To you, the 15 year old boy who stood afar for the first couple days just staring from a distance. You looked so afraid; you looked so cold and hungry outside. You were afraid, but still standing, hoping that someone would come get you.
I heard you even though you never said a word.
My daughter Jillian persisted that you needed someone to go get you, so we stopped our worlds and daily we stepped out of the program to reach you.
You ate twice as much as everyone else, but we didn’t care. In fact we slipped you a loaf of bread on your way home sometimes. Our entire team not only fell in love with you, but our eyes well with water even now to see what happened in only two weeks.
You came and trusted us. You begged us not to go to your father; little did you know that God had that all planned years ago. I met your father on the road that week and I had no idea that HE was YOUR Dad. I had known him for more than 15 years I think. He works so hard, life has dealt him a rough hand for sure. He struggles with addiction that keeps him bound. I am sure the pain in your broken mud house is more than any child in life should bear. My heart hurts to think of it.
I wondered if you knew that there was Hope! That the broken person you call Dad is just that, a broken vessel who is also loved by God.
You sat and wouldn’t play. You held your head and were so weak. We convinced you that maybe we could ask your Dad if it would be ok to take you to the clinic. Because he knew us, he said “Ok”. You were so surprised! God wasn’t!
We took you to the clinic and got you medicine. The following Monday, your Dad himself brought you to camp with your young brother and he begged us for help! He tried to hide the truth but we all knew. You hung your head as you wore a winter cap to cover your bruised face. Your Dad told us that a log had fallen on your face.
I asked you several times that if you needed help, we would help you. You only humbly asked to bring you to the doctor. That day, we decided that you were part of our community and when this trip was over. That “someone” needed to actively check on you. That you were important to us. You are a kid, you act like a man because you care for everyone, but you are only a kid and you are NOT alone.
It’s Christmas time and all Tanzanian kids get new clothes. However in your house that is just a dream for years. Your clothes hang on you like dirty rags hardly sturdy enough to cover your fragile, malnourished body. We went to your father and told him that you won a prize and we took you shopping. I didn’t want my white skin to shine bright and reveal to the world once again that you were poor and needed help. I could tell your 15 year old self didn’t need anymore attention. You needed love and pride. So our Tanzanian teammate, Monica, took you and your brother to the market.
You smiled and laughed; you joked and couldn’t imagine this day was real. You insisted that you and your brother use some of the money to buy your Dad a new outfit too. Your heart melted me. I knew you were different from the day I laid eyes on you.
You walked into camp with your new clothes on, with nice shoes and you looked me square in the face like a free man-free of shame. I smiled big and told you that you looked handsome today and you blushed through your tethered skin.

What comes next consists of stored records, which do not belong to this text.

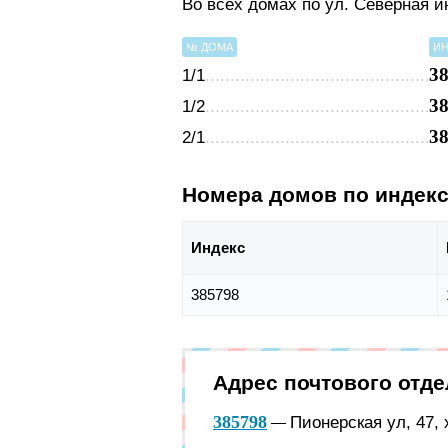
Во всех домах по ул. Северная 
№ ДОМА
ИН
3
1/1
3
1/2
3
2/1
Номера домов по индек
Индекс
385798
Адрес почтового отд
385798
Пионерская ул, 47, 
—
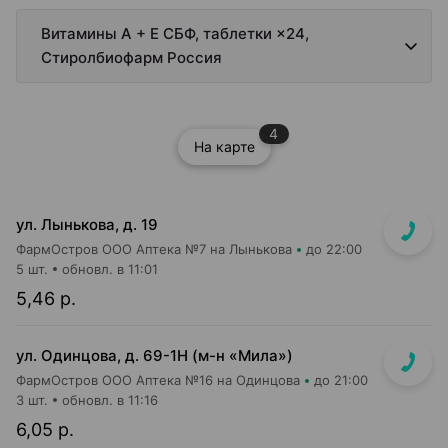
Витамины А + Е СБФ, таблетки ×24,
Стиролбиофарм Россия
4
На карте
ул. Лынькова, д. 19
ФармОстров ООО Аптека №7 на Лынькова
до 22:00
5 шт.
обновл. в 11:01
5,46 р.
ул. Одинцова, д. 69-1Н (м-н «Мила»)
ФармОстров ООО Аптека №16 на Одинцова
до 21:00
3 шт.
обновл. в 11:16
6,05 р.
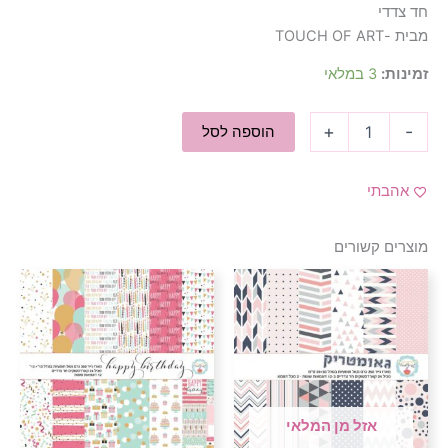
חד צדדי
מבית -TOUCH OF ART
זמינות:
3 במלאי
+
-
הוספה לסל
אהבתי
מוצרים קשורים
אזל מן המלאי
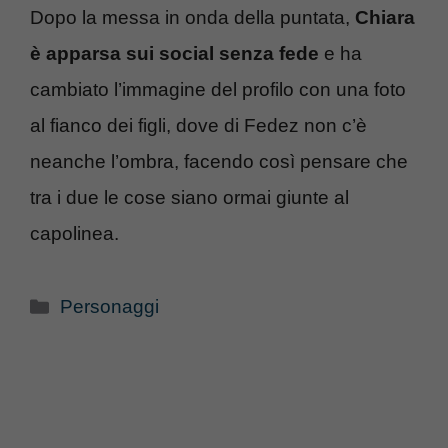
Dopo la messa in onda della puntata,
Chiara
è apparsa sui social senza fede
e ha
cambiato l’immagine del profilo con una foto
al fianco dei figli, dove di Fedez non c’è
neanche l’ombra, facendo così pensare che
tra i due le cose siano ormai giunte al
capolinea.
Categorie
Personaggi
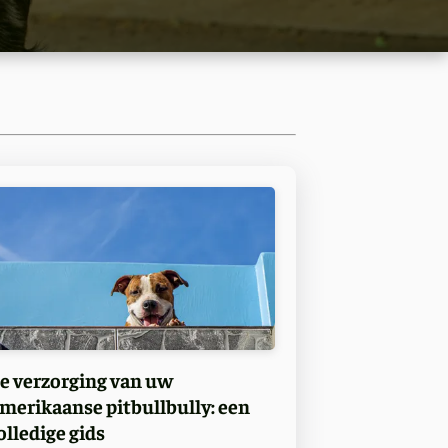
e verzorging van uw
merikaanse pitbullbully: een
olledige gids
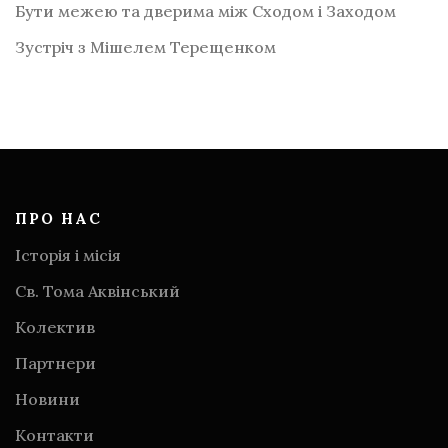
Бути межею та дверима між Сходом і Заходом
Зустріч з Мішелем Терещенком
ПРО НАС
Історія і місія
Св. Тома Аквінський
Колектив
Партнери
Новини
Контакти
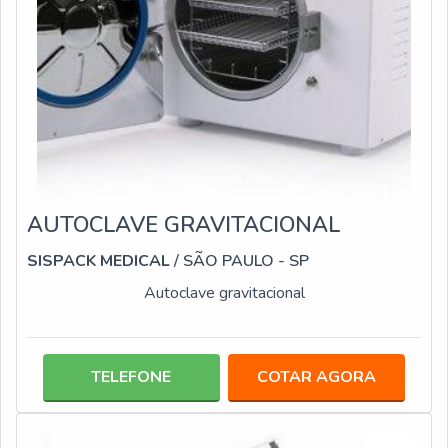
AUTOCLAVE GRAVITACIONAL
SISPACK MEDICAL
/ SÃO PAULO - SP
Autoclave gravitacional
TELEFONE
COTAR AGORA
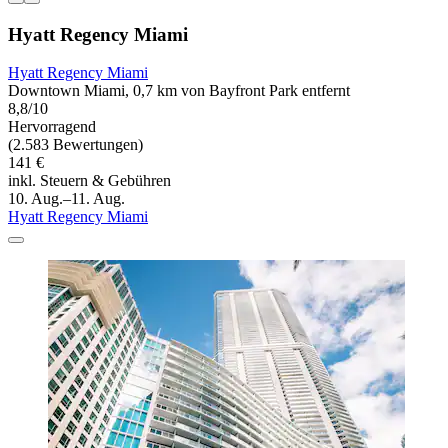
Hyatt Regency Miami
Hyatt Regency Miami
Downtown Miami, 0,7 km von Bayfront Park entfernt
8,8/10
Hervorragend
(2.583 Bewertungen)
141 €
inkl. Steuern & Gebühren
10. Aug.–11. Aug.
Hyatt Regency Miami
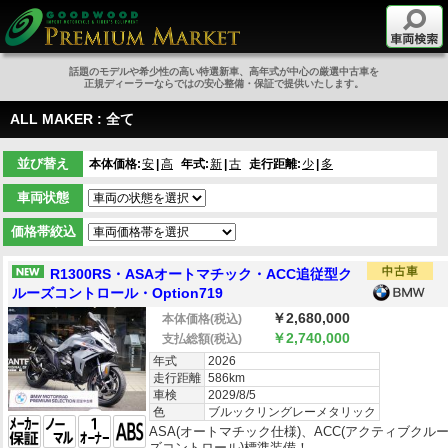
話題のモデルや希少性の高い特選新車、高年式が中心の厳選中古車を
正規ディーラーならではの安心整備・保証で提供いたします。
ALL MAKER : 全て
並び替え
本体価格:
安
高
年式:
新
古
走行距離:
少
多
車両状態
価格帯絞込
R1300RS・ASAオートマチック・ACC追従型ク
ルーズコントロール・Option719
￥2,680,000
本体価格
(税込)
￥2,740,000
支払総額
(税込)
年式
2026
走行距離
586km
車検
2029/8/5
色
ブルックリングレーメタリック
ASA(オートマチック仕様)、ACC(アクティブクル
ズコントロール)標準装備！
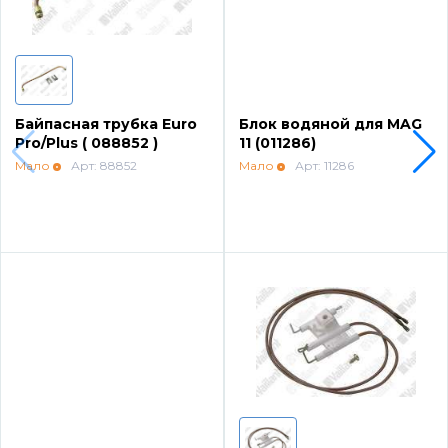
Промышленное оборудование De Dietrich
Elco
Байпасная трубка Euro
Блок водяной для MAG
Pro/Plus ( 088852 )
11 (011286)
Mizudo
Мало
Арт: 88852
Мало
Арт: 11286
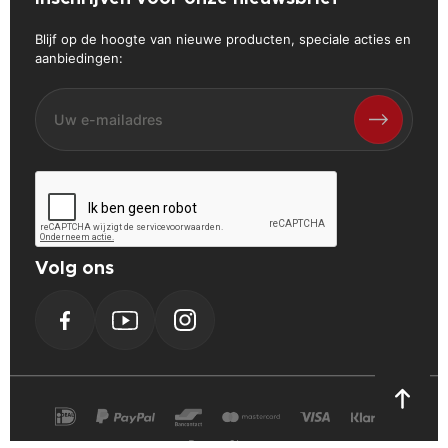
Blijf op de hoogte van nieuwe producten, speciale acties en
aanbiedingen:
Volg ons
Facebook
YouTube
Instagram
PrestaShop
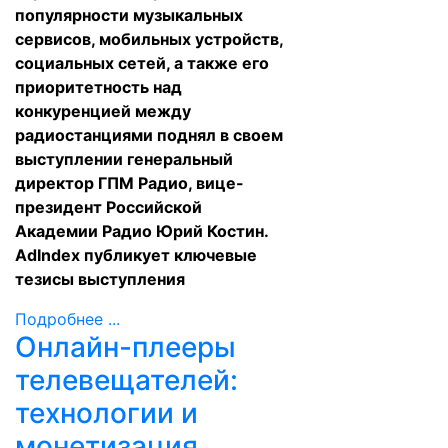
популярности музыкальных
сервисов, мобильных устройств,
социальных сетей, а также его
приоритетность над
конкуренцией между
радиостанциями поднял в своем
выступлении генеральный
директор ГПМ Радио, вице-
президент Российской
Академии Радио Юрий Костин.
AdIndex публикует ключевые
тезисы выступления
Подробнее ...
Онлайн-плееры
телевещателей:
технологии и
монетизация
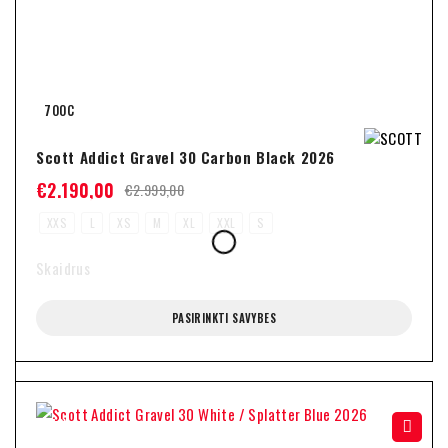
700C
Scott Addict Gravel 30 Carbon Black 2026
€
2.190,00
€
2.999,00
XXS
L
XS
M
XL
XXL
S
Skaidrus
PASIRINKTI SAVYBES
-24%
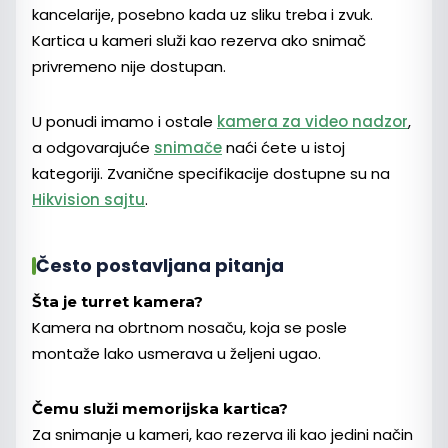
kancelarije, posebno kada uz sliku treba i zvuk.
Kartica u kameri služi kao rezerva ako snimač
privremeno nije dostupan.
U ponudi imamo i ostale
kamera za video nadzor
,
a odgovarajuće
snimače
naći ćete u istoj
kategoriji. Zvanične specifikacije dostupne su na
Hikvision sajtu
.
Često postavljana pitanja
Šta je turret kamera?
Kamera na obrtnom nosaču, koja se posle
montaže lako usmerava u željeni ugao.
Čemu služi memorijska kartica?
Za snimanje u kameri, kao rezerva ili kao jedini način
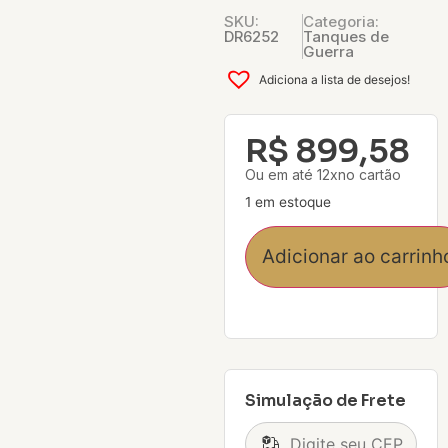
SKU:
Categoria:
DR6252
Tanques de
Guerra
Adiciona a lista de desejos!
R$
899,58
Ou em até 12xno cartão
1 em estoque
Adicionar ao carrinh
Simulação de Frete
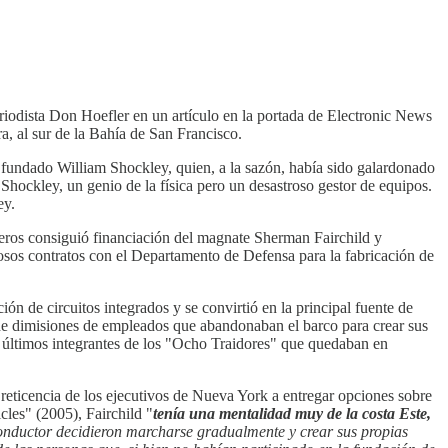
riodista Don Hoefler en un artículo en la portada de Electronic News
a, al sur de la Bahía de San Francisco.
fundado William Shockley, quien, a la sazón, había sido galardonado
o Shockley, un genio de la física pero un desastroso gestor de equipos.
ey.
eros consiguió financiación del magnate Sherman Fairchild y
os contratos con el Departamento de Defensa para la fabricación de
ón de circuitos integrados y se convirtió en la principal fuente de
 de dimisiones de empleados que abandonaban el barco para crear sus
últimos integrantes de los "Ocho Traidores" que quedaban en
 reticencia de los ejecutivos de Nueva York a entregar opciones sobre
les" (2005), Fairchild "
tenía una mentalidad muy de la costa Este,
onductor decidieron marcharse gradualmente y crear sus propias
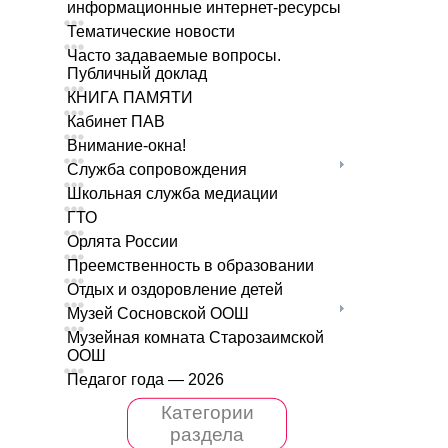
информационные интернет-ресурсы
Тематические новости
Часто задаваемые вопросы.
Публичный доклад
КНИГА ПАМЯТИ
Кабинет ПАВ
Внимание-окна!
Служба сопровождения
Школьная служба медиации
ГТО
Орлята России
Преемственность в образовании
Отдых и оздоровление детей
Музей Сосновской ООШ
Музейная комната Старозаимской
ООШ
Педагог года — 2026
Категории
раздела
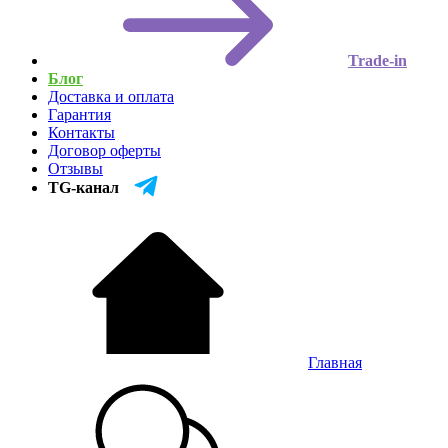
Trade-in
Блог
Доставка и оплата
Гарантия
Контакты
Договор оферты
Отзывы
TG-канал
Главная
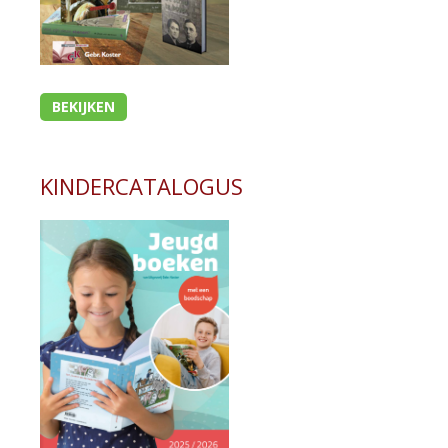
BEKIJKEN
KINDERCATALOGUS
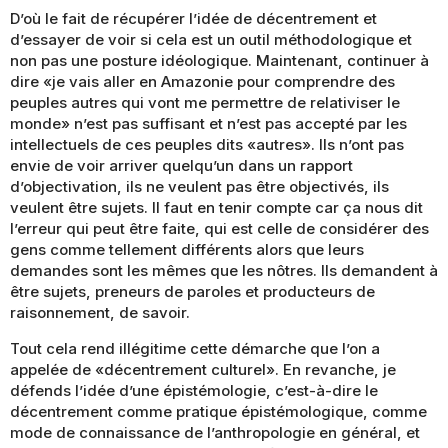
D’où le fait de récupérer l’idée de décentrement et
d’essayer de voir si cela est un outil méthodologique et
non pas une posture idéologique. Maintenant, continuer à
dire «je vais aller en Amazonie pour comprendre
des
peuples autres qui vont me permettre de relativiser le
monde» n’est pas suffisant et n’est pas accepté par les
intellectuels de ces peuples dits «autres». Ils n’ont pas
envie de voir arriver quelqu’un dans un rapport
d’objectivation, ils ne veulent pas être objectivés, ils
veulent être sujets. Il faut en tenir compte car ça nous dit
l’erreur qui peut être faite, qui est celle de considérer des
gens comme tellement différents alors que leurs
demandes sont les mêmes que les nôtres. Ils demandent à
être sujets, preneurs de paroles et producteurs de
raisonnement, de savoir.
Tout cela rend illégitime cette démarche que l’on a
appelée de «décentrement culturel». En revanche, je
défends l’idée d’une épistémologie, c’est-à-dire le
décentrement comme pratique épistémologique, comme
mode de connaissance de l’anthropologie en général, et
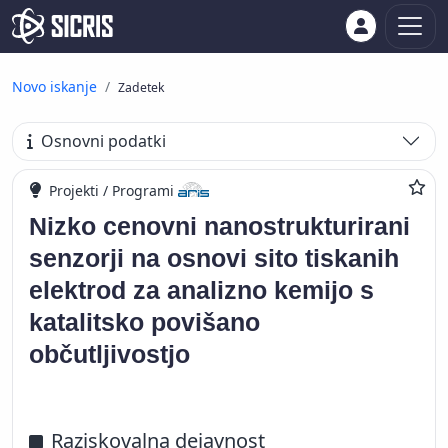
Novo iskanje
Zadetek
Osnovni podatki
Projekti / Programi
Nizko cenovni nanostrukturirani
senzorji na osnovi sito tiskanih
elektrod za analizno kemijo s
katalitsko povišano
občutljivostjo
Raziskovalna dejavnost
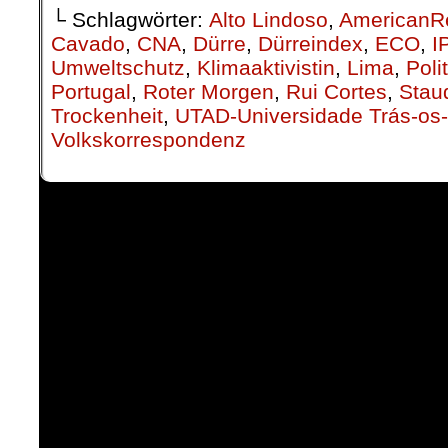
└ Schlagwörter:
Alto Lindoso
,
AmericanR
Cavado
,
CNA
,
Dürre
,
Dürreindex
,
ECO
,
I
Umweltschutz
,
Klimaaktivistin
,
Lima
,
Poli
Portugal
,
Roter Morgen
,
Rui Cortes
,
Sta
Trockenheit
,
UTAD-Universidade Trás-os-
Volkskorrespondenz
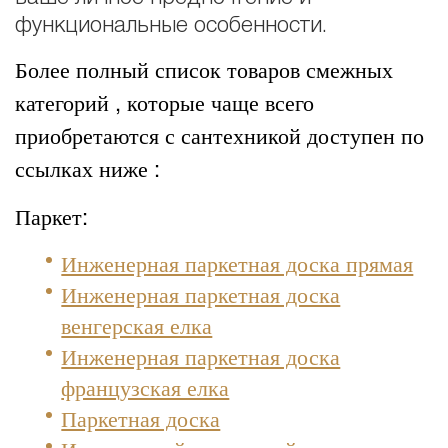
функциональные особенности.
Более полный список товаров смежных
категорий , которые чаще всего
приобретаются с сантехникой доступен по
ссылках ниже :
Паркет:
Инженерная паркетная доска прямая
Инженерная паркетная доска
венгерская елка
Инженерная паркетная доска
французская елка
Паркетная доска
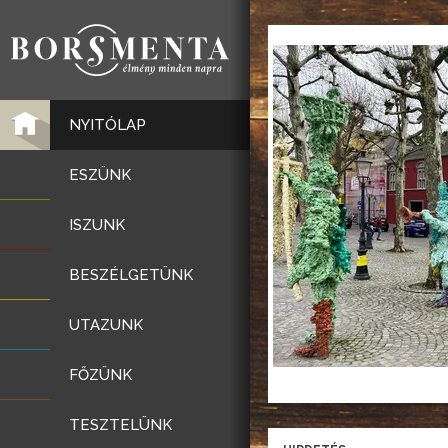
NYITÓLAP
ESZÜNK
ISZUNK
BESZÉLGETÜNK
UTAZUNK
FŐZÜNK
TESZTELÜNK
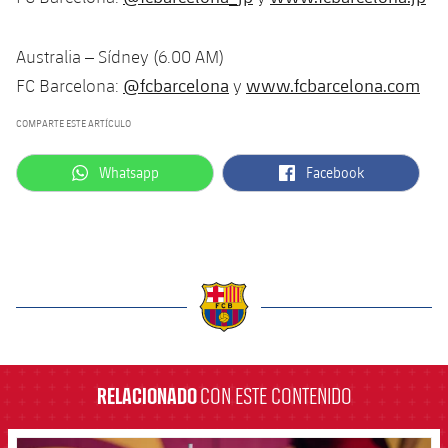
Australia – Sídney (6.00 AM)
@fcbarcelona
www.fcbarcelona.com
FC Barcelona:
y
COMPARTE ESTE ARTÍCULO
label.aria.whatsapp
label.aria.facebook
Whatsapp
Facebook
label.aria.barcelona
RELACIONADO
CON ESTE CONTENIDO
FCB Barcelona badge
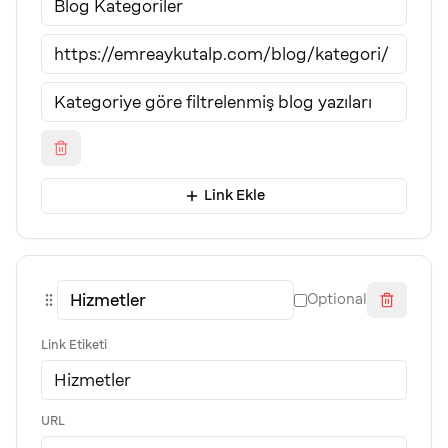
Link Ekle
Optional
Link Etiketi
URL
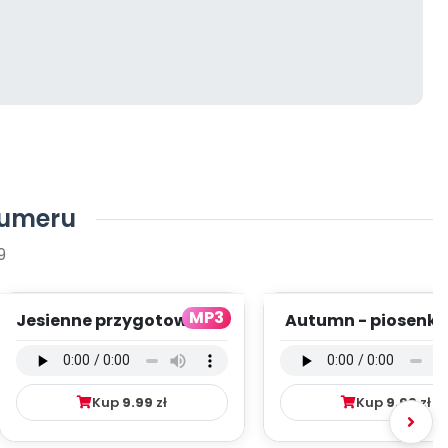
numeru
9
MP3
Jesienne przygotowania
Autumn - piosenka
- wersja wokalna (PD,
mp3)
mp3)
Kup
9.99
zł
Kup
9.99
zł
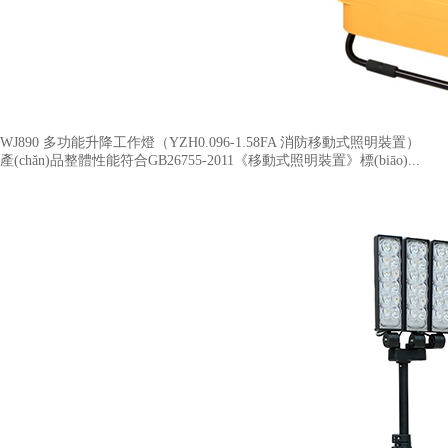
WJ890 多功能升降工作燈（YZH0.096-1.58FA 消防移動式照明裝置​）
產(chǎn)品整體性能符合GB26755-2011《移動式照明裝置》標(biāo)...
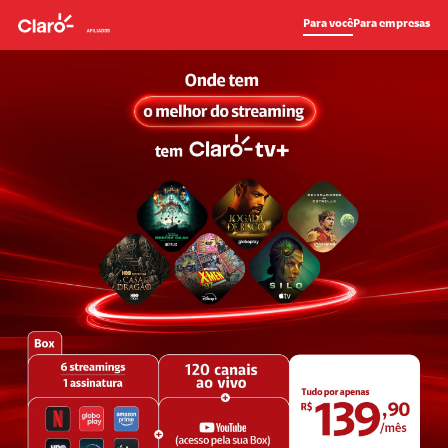
Para você
Para empresas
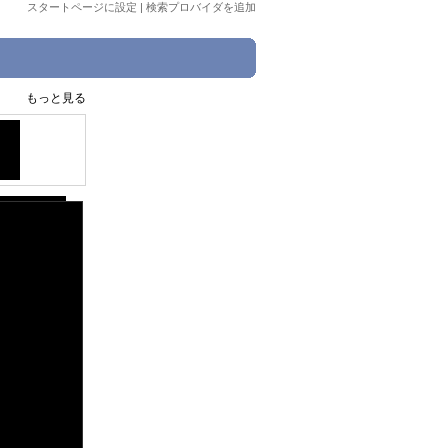
スタートページに設定
|
検索プロバイダを追加
もっと見る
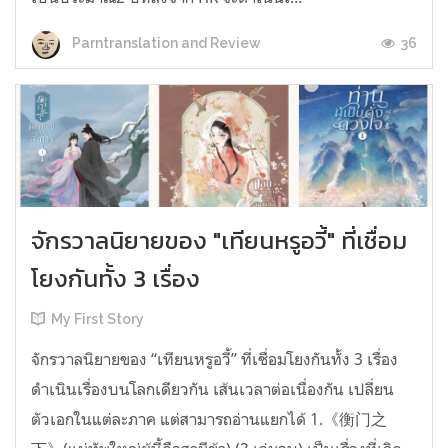
36
Parntranslation and Review
จักรวาลนิยายของ "เทียนหรูอวี้" ที่เชื่อม
โยงกันทั้ง 3 เรื่อง
My First Story
จักรวาลนิยายของ “เทียนหรูอวี้” ที่เชื่อมโยงกันทั้ง 3 เรื่อง
ดำเนินเรื่องบนโลกเดียวกัน เส้นเวลาต่อเนื่องกัน เปลี่ยน
ตัวเอกในแต่ละภาค แต่สามารถอ่านแยกได้ 1.《衡门之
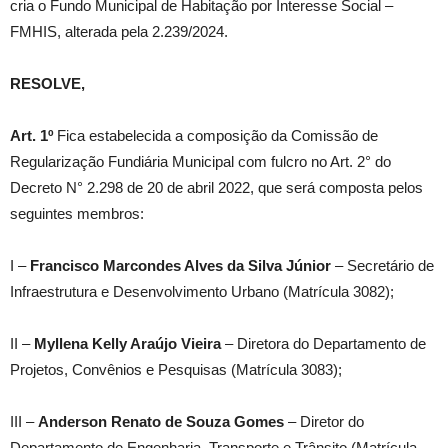
cria o Fundo Municipal de Habitação por Interesse Social –
FMHIS, alterada pela 2.239/2024.
RESOLVE,
Art. 1º
Fica estabelecida a composição da Comissão de
Regularização Fundiária Municipal com fulcro no Art. 2° do
Decreto N° 2.298 de 20 de abril 2022, que será composta pelos
seguintes membros:
I –
Francisco Marcondes Alves da Silva Júnior
– Secretário de
Infraestrutura e Desenvolvimento Urbano (Matrícula 3082);
II –
Myllena Kelly Araújo Vieira
– Diretora do Departamento de
Projetos, Convênios e Pesquisas (Matrícula 3083);
III –
Anderson Renato de Souza Gomes
– Diretor do
Departamento de Engenharia, Transporte e Trânsito (Matrícula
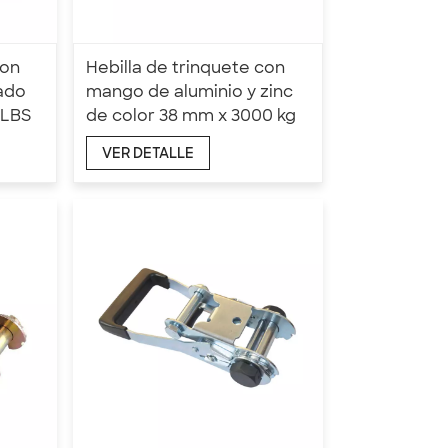
con
Hebilla de trinquete con
ado
mango de aluminio y zinc
 LBS
de color 38 mm x 3000 kg
VER DETALLE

Your head started to heal, you got up and started to dance and play games. You laughed so hard one day that I am crying now thinking about it. You knew we were safe, we truly cared. I wonder how many of us as adults have “wounds” on us that make us walk in shame, that make us sit down and feel not safe. I wonder how many of the people around me, are calling me to reach out to them with the loudest silent voice ever. I feel it! I hear them.
I am here Lord, use me.
Let me love like you love.
Let a generation be free,
free from slavery
..of addiction, abuse and abandonment..
Our Christmas camp was awesome!
I shared that part of the one child because sometimes in the midst of big numbers and huge events, we forget to see the ONE and so often that is the heart of it all.
We had a great turn out.
We will be meeting in the next couple months with a team of folks to plan “what’s next for next year!”.
We want to multiply our reach and work with churches to reach their kids in their communities. So this is super cool stuff.
I wanted to thank my friend Sandra West who came from Connecticut to come help us out.